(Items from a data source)
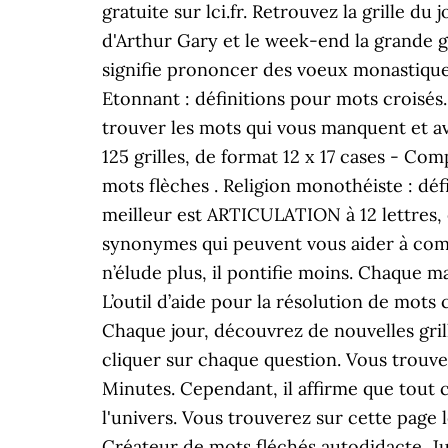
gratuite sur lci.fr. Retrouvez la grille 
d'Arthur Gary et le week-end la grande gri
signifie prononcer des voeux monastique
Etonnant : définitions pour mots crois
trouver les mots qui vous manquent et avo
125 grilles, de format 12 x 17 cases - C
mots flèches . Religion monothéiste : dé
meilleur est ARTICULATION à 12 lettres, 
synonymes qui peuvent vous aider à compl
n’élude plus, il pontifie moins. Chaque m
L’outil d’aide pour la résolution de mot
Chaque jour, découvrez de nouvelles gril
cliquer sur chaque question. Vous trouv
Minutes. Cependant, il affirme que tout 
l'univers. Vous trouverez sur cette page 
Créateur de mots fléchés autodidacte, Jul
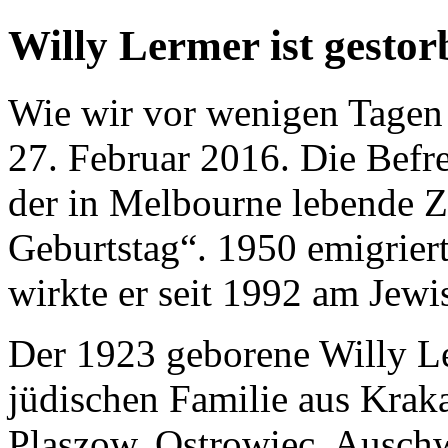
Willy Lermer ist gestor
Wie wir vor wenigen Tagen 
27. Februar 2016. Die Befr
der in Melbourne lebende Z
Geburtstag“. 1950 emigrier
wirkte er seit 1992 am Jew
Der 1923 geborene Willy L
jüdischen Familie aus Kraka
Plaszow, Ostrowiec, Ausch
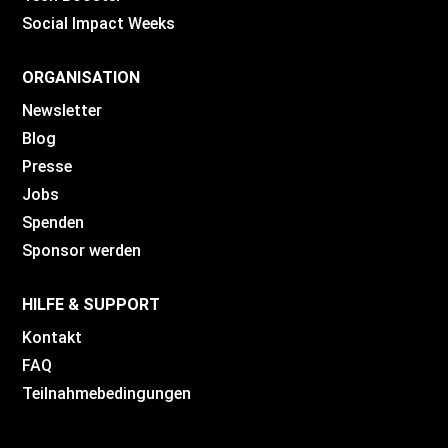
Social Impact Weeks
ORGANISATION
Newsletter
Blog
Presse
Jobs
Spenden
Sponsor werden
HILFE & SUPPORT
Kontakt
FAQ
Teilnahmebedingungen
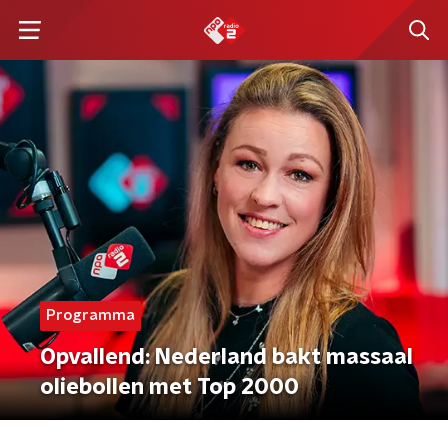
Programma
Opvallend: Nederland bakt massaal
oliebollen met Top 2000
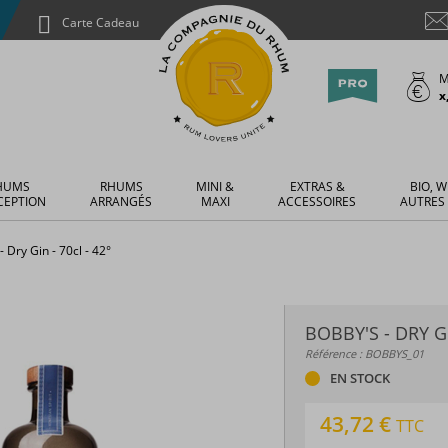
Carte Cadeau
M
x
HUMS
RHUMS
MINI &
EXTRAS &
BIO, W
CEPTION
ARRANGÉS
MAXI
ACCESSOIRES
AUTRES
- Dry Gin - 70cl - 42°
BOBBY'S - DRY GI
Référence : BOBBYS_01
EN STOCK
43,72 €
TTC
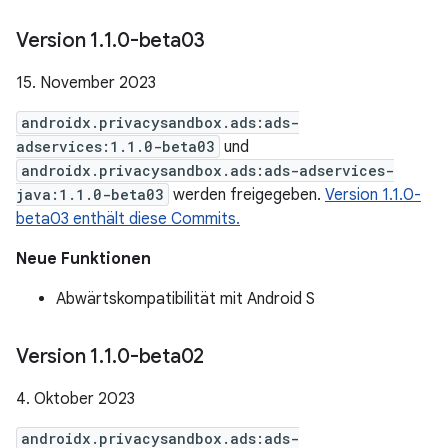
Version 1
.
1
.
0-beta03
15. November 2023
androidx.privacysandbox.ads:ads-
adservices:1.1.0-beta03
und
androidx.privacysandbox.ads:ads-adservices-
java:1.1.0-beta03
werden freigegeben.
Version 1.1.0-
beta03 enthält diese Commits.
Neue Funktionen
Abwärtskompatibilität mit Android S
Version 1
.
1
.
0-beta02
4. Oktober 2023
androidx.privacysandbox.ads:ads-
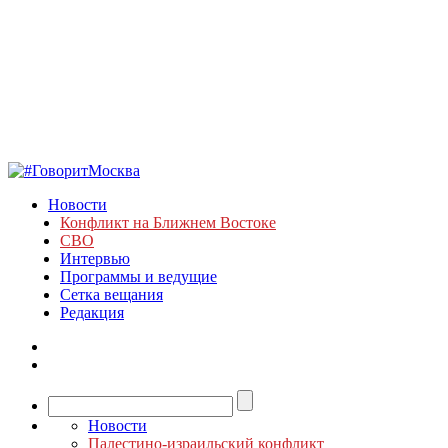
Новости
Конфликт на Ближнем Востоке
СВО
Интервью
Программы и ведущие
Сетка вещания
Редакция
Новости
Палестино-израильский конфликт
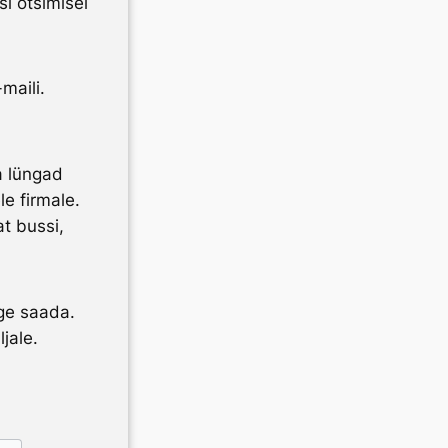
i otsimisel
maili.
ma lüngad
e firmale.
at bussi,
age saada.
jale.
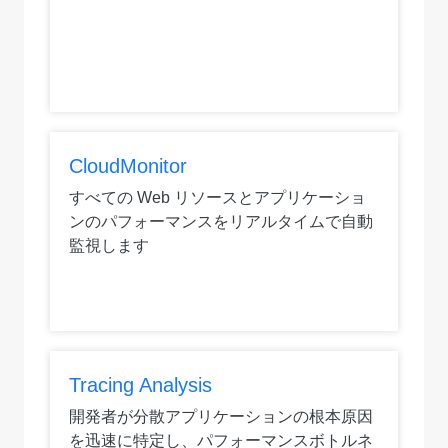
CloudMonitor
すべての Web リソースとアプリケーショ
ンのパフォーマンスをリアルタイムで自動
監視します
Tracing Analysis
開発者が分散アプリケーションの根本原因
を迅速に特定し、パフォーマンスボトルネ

▶ [TASK DETAILS] Your answer must be an exact copy of every entry, with the pictures left out.

▶ [SOLVED EXERCISE]
gratuite sur lci.fr. Retrouvez la grille 
d'Arthur Gary et le week-end la grande gri
signifie prononcer des voeux monastique
Etonnant : définitions pour mots crois
trouver les mots qui vous manquent et avo
125 grilles, de format 12 x 17 cases - C
mots flèches . Religion monothéiste : dé
meilleur est ARTICULATION à 12 lettres, 
synonymes qui peuvent vous aider à compl
n’élude plus, il pontifie moins. Chaque m
L’outil d’aide pour la résolution de mot
Chaque jour, découvrez de nouvelles gril
cliquer sur chaque question. Vous trouv
Minutes. Cependant, il affirme que tout 
l'univers. Vous trouverez sur cette page 
Créateur de mots fléchés autodidacte, Jul
Willy Lermer ist gestor
Wie wir vor wenigen Tagen 
27. Februar 2016. Die Befr
der in Melbourne lebende Z
Geburtstag“. 1950 emigrier
wirkte er seit 1992 am Jew
Der 1923 geborene Willy L
jüdischen Familie aus Kraka
Plaszow, Ostrowiec, Ausch
Social Impact Weeks
ORGANISATION
Newsletter
Blog
Presse
Jobs
Spenden
Sponsor werden
HILFE & SUPPORT
Kontakt
FAQ
Teilnahmebedingungen
Programma
Opvallend: Nederland bakt massaal
oliebollen met Top 2000
Carte Cadeau
M
x
HUMS
RHUMS
MINI &
EXTRAS &
BIO, W
CEPTION
ARRANGÉS
MAXI
ACCESSOIRES
AUTRES
- Dry Gin - 70cl - 42°
BOBBY'S - DRY GI
Référence : BOBBYS_01
EN STOCK
43,72 €
TTC
Version 1
.
1
.
0-beta03
15. November 2023
androidx.privacysandbox.ads:ads-
adservices:1.1.0-beta03
und
androidx.privacysandbox.ads:ads-adservices-
java:1.1.0-beta03
werden freigegeben.
Version 1.1.0-
beta03 enthält diese Commits.
Neue Funktionen
Abwärtskompatibilität mit Android S
Version 1
.
1
.
0-beta02
4. Oktober 2023
androidx.privacysandbox.ads:ads-
Новости
Конфликт на Ближнем Востоке
СВО
Интервью
Программы и ведущие
Сетка вещания
Редакция
Новости
Палестино-израильский конфликт
i otsimisel
maili.
ma lüngad
e firmale.
at bussi,
age saada.
jale.
CloudMonitor
すべての Web リソースとアプリケーショ
ンのパフォーマンスをリアルタイムで自動
監視します
Tracing Analysis
開発者が分散アプリケーションの根本原因
を迅速に特定し、パフォーマンスボトルネ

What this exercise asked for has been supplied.